Exercise goal: Your answer should be the number of lines in the listing that hold the string "direkt", with no other words.

Records for the exercise:

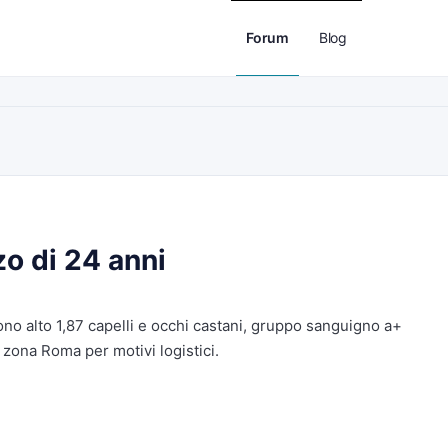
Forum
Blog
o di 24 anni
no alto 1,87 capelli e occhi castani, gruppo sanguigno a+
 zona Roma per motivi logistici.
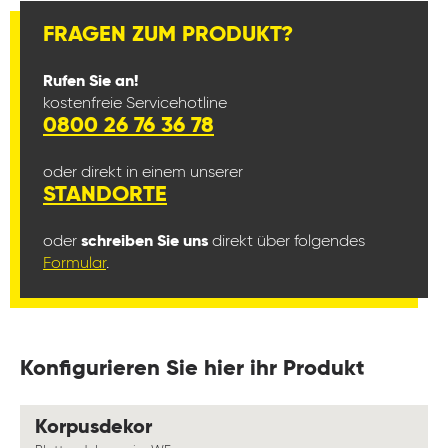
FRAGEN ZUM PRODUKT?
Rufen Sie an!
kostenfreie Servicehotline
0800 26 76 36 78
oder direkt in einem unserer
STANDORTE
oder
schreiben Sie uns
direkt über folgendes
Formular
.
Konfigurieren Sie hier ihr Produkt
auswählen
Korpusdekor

--

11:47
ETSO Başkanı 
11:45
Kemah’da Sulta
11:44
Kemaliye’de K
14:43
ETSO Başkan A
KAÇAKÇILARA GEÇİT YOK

---

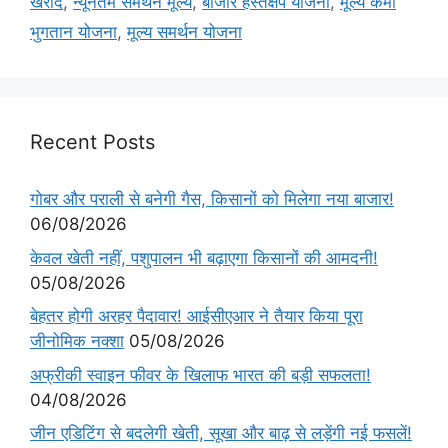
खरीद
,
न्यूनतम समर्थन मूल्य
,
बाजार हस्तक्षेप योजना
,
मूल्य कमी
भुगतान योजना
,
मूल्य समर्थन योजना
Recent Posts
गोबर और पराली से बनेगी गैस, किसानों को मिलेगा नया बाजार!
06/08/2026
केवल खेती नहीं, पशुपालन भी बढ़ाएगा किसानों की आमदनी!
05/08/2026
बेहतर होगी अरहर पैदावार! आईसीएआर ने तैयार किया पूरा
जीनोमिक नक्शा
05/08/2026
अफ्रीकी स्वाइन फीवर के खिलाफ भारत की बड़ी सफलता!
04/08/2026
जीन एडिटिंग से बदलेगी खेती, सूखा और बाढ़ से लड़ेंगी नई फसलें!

Problem solution: 2